Een vrome school binnen handbereik
Kruipolie | 6 reacties | 16-11-2012 | 11:42
Al eeuwen zitten Friezen ons dwars met hun dialect, cultuur, fossiele smurrie, Elfstedentocht, Grutte Pier en de Slag bij Warns. De overwinning van de Friese boeren in 1345 op de Hollandse graven is reden om daar ieder jaar feestelijk op terug te kijken. Vooral enge nationalisten, van bijvoorbeeld FNP, zijn dol op hun regionale bevrijdingsdag. Zoveel valt er bovendien ook niet te vieren in het barre Noorden. In hun constante poging zich van het vrije Westen af te scheiden, wordt de derdewereldprovincie geholpen met Hollands koopmanschap. Door in ijltempo de gasreserves naar het buitenland te pompen, zakt de Friese bodem sneller dan een kano met zestig nonnen.
Voordat het overbodige stuk polder echter weer teruggegeven kan worden aan moedertje natuur, laat het koeienvolk nog een laatste keer van zich horen. Op initiatief van de Fryske Nasjonale Party is in de gemeente Gaasterlân-Sleat (lees: slet) een motie aangenomen om het christelijk leerlingenvervoer stante pede de nek om te draaien. Christenen krijgen geen cent aan reiskosten meer als ze hun kroost naar een orthodoxe(re) school willen sturen in een ander dorp. De seculiere gemeenschap weigert daar nog langer voor op te draaien. Gelovigen moeten overigens wel gewoon duka's blijven schuiven voor het openbaar onderwijs. Te mogen verkeren tussen de verlichte heidenen is natuurlijk een enorme eer en mag wat kosten.
Inmiddels hebben zo'n 150 gelijkgestemde gemeenten het voorstel van de Noordse Nationalen met gejuich geprezen en eveneens euforisch tot prioriteit gebombardeerd. Het bashen van religieuzen begint inmiddels een populair volksvermaak te worden.
En voordat de slachtoffers van het Friese pesterijtje nu in luid geween uitbarsten, toch even een kijkje in de eigen ribbenkast. Niet zelden wordt een al behoudende school in de eigen plaats gepasseerd omdat een onderwijsinstelling een paar dorpen verderop net een tikkeltje vromer is. En ook die kosten worden -al dan niet geheel- netjes op het bordje van de gemeenschap gedumpt. En wat te denken van Werkendam, dat 50.000 euro moest betalen voor het vervoer van één reformatorische leerling.

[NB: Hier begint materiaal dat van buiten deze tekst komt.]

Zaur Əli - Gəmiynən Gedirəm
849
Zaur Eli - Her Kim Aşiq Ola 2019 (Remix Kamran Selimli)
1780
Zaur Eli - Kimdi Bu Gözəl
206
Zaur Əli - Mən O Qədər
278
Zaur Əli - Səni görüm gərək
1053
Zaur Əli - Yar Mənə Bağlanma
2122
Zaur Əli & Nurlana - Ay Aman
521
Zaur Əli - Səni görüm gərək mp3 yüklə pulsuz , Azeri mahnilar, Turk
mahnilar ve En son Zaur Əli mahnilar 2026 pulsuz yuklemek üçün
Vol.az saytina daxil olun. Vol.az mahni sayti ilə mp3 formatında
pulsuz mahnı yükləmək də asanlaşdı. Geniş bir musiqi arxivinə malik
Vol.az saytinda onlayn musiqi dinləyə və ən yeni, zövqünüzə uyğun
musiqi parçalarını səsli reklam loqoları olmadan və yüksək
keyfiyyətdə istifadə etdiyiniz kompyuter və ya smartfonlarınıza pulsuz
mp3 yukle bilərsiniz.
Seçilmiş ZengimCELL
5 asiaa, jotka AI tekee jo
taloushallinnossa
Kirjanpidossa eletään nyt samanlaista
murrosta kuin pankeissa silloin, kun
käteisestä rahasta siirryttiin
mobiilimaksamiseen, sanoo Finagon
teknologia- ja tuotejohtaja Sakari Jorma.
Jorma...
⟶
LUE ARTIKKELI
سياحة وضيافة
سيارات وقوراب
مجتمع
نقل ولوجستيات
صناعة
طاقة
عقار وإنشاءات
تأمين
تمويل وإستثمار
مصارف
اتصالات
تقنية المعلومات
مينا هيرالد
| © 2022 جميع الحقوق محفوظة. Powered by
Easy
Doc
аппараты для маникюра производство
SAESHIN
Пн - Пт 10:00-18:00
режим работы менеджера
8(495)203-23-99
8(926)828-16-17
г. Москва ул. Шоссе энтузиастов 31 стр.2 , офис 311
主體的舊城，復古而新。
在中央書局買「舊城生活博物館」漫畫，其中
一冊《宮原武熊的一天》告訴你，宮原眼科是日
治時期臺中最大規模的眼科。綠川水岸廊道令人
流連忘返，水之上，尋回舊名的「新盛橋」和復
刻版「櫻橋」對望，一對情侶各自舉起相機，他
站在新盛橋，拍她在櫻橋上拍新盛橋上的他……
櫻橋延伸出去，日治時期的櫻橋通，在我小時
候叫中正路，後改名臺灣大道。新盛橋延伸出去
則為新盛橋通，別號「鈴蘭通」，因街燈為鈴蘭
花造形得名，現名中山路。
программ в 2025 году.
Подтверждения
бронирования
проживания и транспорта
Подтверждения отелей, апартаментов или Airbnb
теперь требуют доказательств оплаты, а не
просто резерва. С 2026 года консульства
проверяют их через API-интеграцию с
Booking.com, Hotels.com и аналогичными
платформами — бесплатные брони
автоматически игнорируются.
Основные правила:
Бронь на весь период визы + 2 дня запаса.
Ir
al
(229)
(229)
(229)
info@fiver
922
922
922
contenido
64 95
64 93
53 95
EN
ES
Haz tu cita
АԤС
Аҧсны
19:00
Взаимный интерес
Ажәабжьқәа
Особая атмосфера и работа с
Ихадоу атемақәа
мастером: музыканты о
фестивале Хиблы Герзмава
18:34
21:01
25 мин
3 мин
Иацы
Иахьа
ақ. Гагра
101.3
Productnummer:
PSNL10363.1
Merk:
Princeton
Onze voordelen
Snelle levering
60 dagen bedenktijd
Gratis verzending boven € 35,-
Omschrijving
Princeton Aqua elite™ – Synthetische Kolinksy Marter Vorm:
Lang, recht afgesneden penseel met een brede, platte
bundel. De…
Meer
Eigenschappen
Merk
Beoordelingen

Wat zou er gebeuren als rechtzinnige ouders in het Friese Oudemirdum (welgelegen in de Slet-gemeente) hun kroost niet meer naar het reformatorisch onderwijs in het ruim 30 kilometer verderop gelegen Emmeloord stuurt, maar naar de kleine christelijke basisschool in het eigen dorp? Het antwoord laat zich raden. Met zo'n flinke lading refo-kindertjes verschiet het dorpsschooltje binnen no time van kleur. En zo krijg je een school-op-reformatorische grondslag gewoon binnen handbereik. As de wyn draait, moat men de mûne kruie.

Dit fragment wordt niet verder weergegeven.